BEGIN Data for analysis
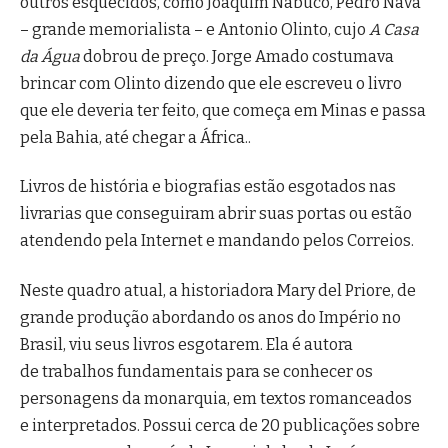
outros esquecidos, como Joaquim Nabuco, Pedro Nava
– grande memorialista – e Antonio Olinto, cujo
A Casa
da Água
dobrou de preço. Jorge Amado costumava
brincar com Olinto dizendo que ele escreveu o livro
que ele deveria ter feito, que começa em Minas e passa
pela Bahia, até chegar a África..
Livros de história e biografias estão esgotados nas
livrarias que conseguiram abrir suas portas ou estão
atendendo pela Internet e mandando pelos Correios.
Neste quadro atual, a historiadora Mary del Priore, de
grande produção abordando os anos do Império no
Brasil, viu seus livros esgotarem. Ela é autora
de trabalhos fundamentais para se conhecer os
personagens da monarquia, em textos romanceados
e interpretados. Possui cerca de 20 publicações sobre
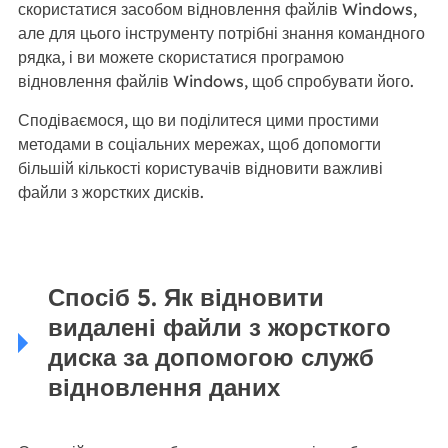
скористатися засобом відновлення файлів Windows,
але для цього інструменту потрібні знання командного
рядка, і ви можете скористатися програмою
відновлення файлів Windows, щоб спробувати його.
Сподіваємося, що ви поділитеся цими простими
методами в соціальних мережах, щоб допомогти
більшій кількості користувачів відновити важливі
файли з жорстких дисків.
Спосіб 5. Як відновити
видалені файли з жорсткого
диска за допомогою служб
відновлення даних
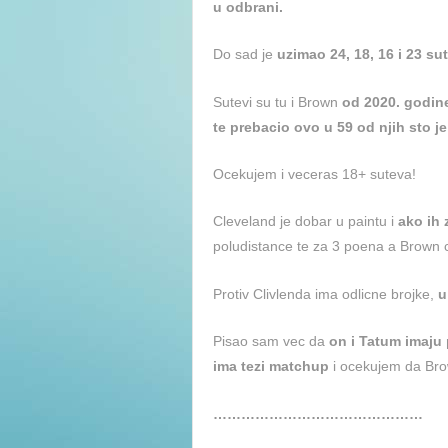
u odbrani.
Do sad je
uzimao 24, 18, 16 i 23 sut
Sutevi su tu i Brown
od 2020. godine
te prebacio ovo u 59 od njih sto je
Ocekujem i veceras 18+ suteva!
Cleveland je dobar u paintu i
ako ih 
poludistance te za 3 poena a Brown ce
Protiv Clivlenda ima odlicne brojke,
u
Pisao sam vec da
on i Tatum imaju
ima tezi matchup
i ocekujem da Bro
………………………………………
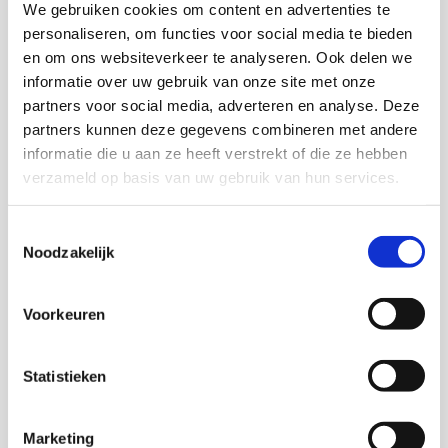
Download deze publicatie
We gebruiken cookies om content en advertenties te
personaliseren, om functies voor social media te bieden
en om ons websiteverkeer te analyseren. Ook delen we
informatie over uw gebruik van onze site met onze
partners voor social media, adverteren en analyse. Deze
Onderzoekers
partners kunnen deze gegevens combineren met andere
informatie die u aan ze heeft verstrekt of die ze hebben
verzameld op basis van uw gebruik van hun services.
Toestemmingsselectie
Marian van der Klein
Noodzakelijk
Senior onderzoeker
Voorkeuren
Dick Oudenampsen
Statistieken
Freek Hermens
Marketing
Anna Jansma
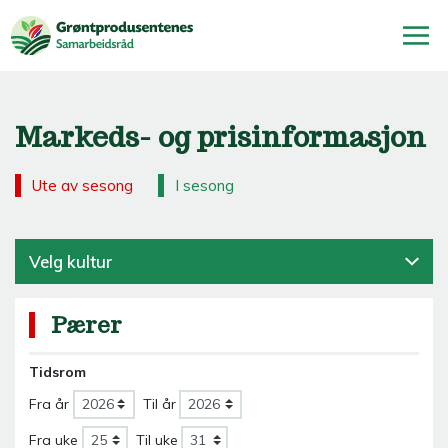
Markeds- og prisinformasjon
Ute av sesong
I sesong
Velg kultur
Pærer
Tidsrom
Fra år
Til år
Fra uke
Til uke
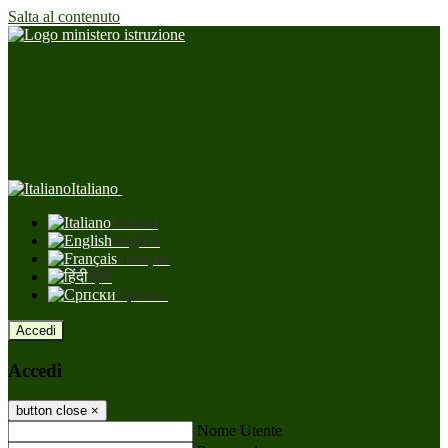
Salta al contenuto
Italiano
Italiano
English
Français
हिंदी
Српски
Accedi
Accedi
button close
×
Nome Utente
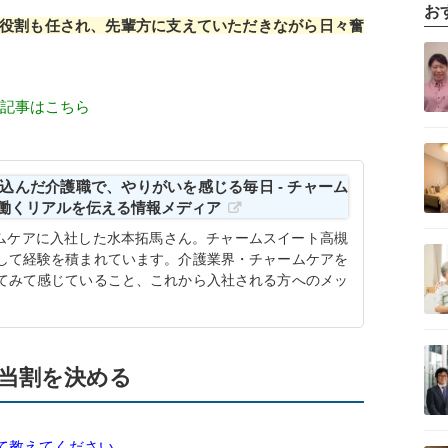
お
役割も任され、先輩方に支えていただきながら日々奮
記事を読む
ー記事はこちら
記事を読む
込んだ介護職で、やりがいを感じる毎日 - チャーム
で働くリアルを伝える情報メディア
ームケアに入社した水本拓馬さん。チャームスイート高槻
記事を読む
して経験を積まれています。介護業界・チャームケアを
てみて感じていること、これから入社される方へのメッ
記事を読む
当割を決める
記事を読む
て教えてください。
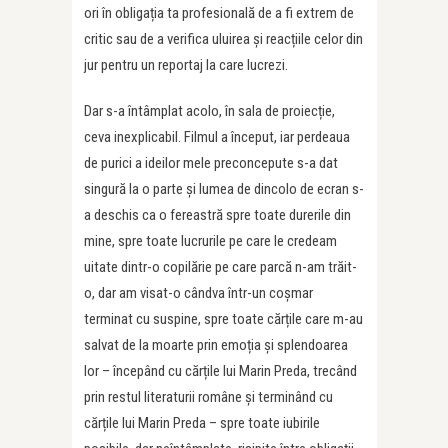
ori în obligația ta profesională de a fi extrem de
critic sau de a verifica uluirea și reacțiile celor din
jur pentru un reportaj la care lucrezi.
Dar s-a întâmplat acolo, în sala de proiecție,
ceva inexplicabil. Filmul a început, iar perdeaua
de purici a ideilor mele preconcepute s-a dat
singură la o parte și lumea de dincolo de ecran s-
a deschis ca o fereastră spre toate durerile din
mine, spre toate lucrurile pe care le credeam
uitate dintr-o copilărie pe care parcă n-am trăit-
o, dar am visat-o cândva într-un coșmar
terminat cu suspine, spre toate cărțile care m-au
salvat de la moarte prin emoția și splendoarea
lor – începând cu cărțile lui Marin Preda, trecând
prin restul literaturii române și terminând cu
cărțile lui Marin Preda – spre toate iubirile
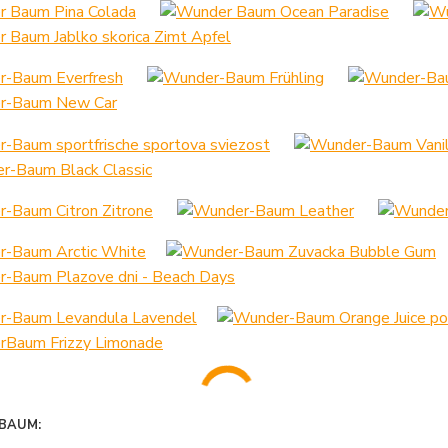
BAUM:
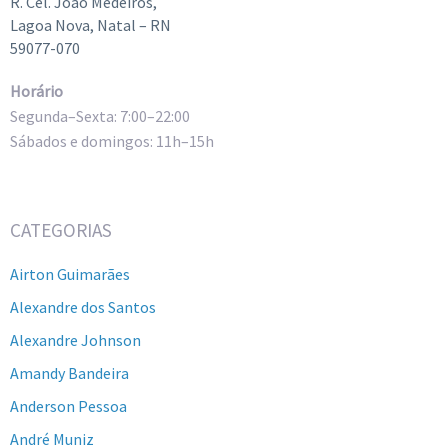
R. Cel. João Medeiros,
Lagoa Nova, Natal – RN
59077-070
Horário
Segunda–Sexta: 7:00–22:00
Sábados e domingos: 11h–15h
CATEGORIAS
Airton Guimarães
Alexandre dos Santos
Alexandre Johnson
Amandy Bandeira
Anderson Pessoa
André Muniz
END Data for analysis
* [Task to complete]:
Give nothing except how many lines of the records include "social".

* [Response]:
2